The company doesn’t make it easy, because there have been so many rounds, and the layoffs can take months or years to occur. When they do, the number is usually different that what was announced. On top of that, HP was on a massive acquisition binge that was tripling its overall headcount. And even as it was cutting companies in one area, it also might be hiring in others.

But eventually, I came up with a figure:

75,505.

That number did not include a round of 8,600 cuts it was in the middle of executing. And just a couple of months later, then-CEO Mark Hurd announced 9,000 more cuts. As I wrote in a follow-up column: HP’s greatest product seemed to be the export of former HP employees.

Those rounds would put the number of announced job cuts at 93,105. Imagine, the company was surprised that morale was low when it parted ways with Hurd in 2010.

For a brief moment, his replacement, Leo Apotheker seemed to promise a respite. He promised to invest! Give raises! Focus on innovation! Even the board, which had approved the strategy that endorsed these cuts, suddenly embraced the need to invest, worrying that Hurd had cut too deeply. Uh, yeah.

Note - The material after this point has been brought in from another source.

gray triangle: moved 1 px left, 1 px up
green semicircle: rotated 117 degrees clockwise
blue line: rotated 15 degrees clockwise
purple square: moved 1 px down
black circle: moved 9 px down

Of course, Apotheker was gone in less than a year. Enter former eBay CEO Meg Whitman. After growing rusty in the basement, it sounds like she’s dragged out the HP layoff machine, gassed  it up, and is apparently going to cut loose on Wednesday. Vroooom!

Reports on Thursday put the targeted number between 25,000 and 30,000. That would put the tally of announced job cuts between 118,105 and 123,105.

That is simply astonishing. It’s not like HP was spiraling into bankruptcy, or heck, even unprofitable.

Yes, we’ve grown numb to layoff announcements. It’s become a common tool for any CEO that lacks ideas to wield when times are tough. And yet, where exactly has it gotten HP? Nowhere. And don’t forget, the amount the company has spent in severance goes into the billions of dollars.

If these announcements come to pass next Wednesday, consider it the surest sign that HP is lost with no chance of finding its way out.